Professor Grisez’s point is that destroying the reproductive function of the act, also destroys its ability to unite the spouses.  The couple is only one “organism” when they engage in natural intercourse.  His argument also shows that it is not a bunch of celibate men in Rome who came up with the Church’s teaching against contraception, but human reason.

While I said above that the laws of nature are not the same as the Natural Law, these laws can serve as a reliable guide in discovering the good.  Because nature is intelligible, to act in accord with nature is to act in accord with reason and therefore to act morally.   Conversely we can say that which is not natural is not in accord with reason and therefore is immoral.  One can readily see based on this principle why there is an insistence against “artificial” methods of birth control and something like Natural Family Planning is in accord with the Natural Law.  It is not because they are artificial per se but because they are unnatural.  They do not restore the reproductive facilities to their natural state but instead render them defective.

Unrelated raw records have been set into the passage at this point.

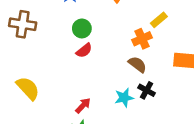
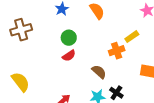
brown cross: (23, 24) -> (21, 30), turned -30
brown semicircle: (137, 64) -> (99, 72), moved

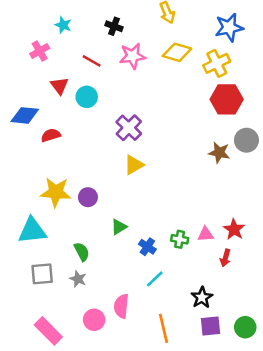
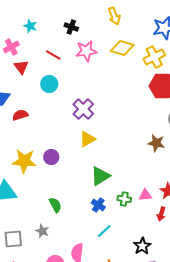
red triangle: (59, 86) -> (21, 67), moved
brown star: (219, 153) -> (156, 143), moved
purple circle: (88, 197) -> (51, 157), moved
green triangle: (119, 227) -> (100, 176), moved, size x1.5
green semicircle: (82, 252) -> (55, 205), moved
gray square: (42, 274) -> (13, 239), moved

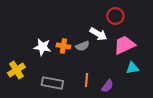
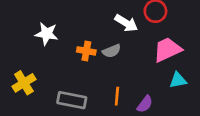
white arrow: (98, 34) -> (126, 23), moved
white star: (42, 47) -> (46, 34), moved

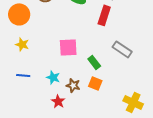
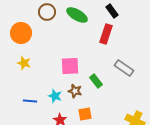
blue line: (23, 75) -> (30, 101), moved
orange square: (95, 83) -> (85, 114), moved, turned -32
brown star: (73, 85) -> (75, 91), moved

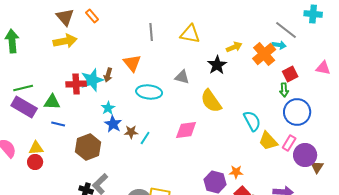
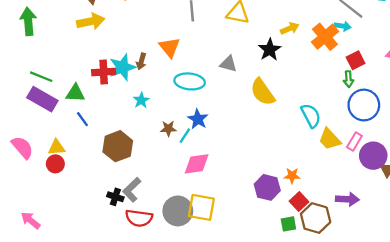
green line: (23, 88) -> (41, 77), turned 36
blue line: (58, 124) -> (82, 119), turned 40
blue star: (113, 124) -> (198, 119), moved
pink diamond: (186, 130) -> (197, 164), moved

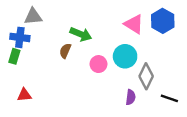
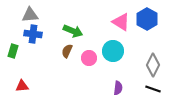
blue cross: (20, 37) -> (33, 34), moved
brown semicircle: (65, 51) -> (67, 51), moved
gray diamond: (146, 76) -> (153, 65), moved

There are many who question why contraception is morally wrong and practices such as Natural Family planning are deemed morally licit.  They reason that because both the contracepting and the NFP couples have the same intention—to avoid pregnancy—that they are simply using different means to make this happen.  But as we have seen it is not the intention that necessarily makes birth control morally illicit, it is the means by which this is done that can be problematic.

This also betrays a certain misunderstanding of what is actually being done (or in this case not done) when couples practice NFP.  By abstaining from the marital act during periods of fertility, the couple is not falsifying the act in the way a contracepting couple does.

A straightforward way of seeing why NFP is morally permissible is through a simple three step argument.  If there is nothing wrong with spouses’ choosing to avoid pregnancy for just reasons and there is nothing necessarily wrong with a couple choosing not to engage in the marital embrace then there can be nothing wrong with not having sexual intercourse with the intent of not getting pregnant.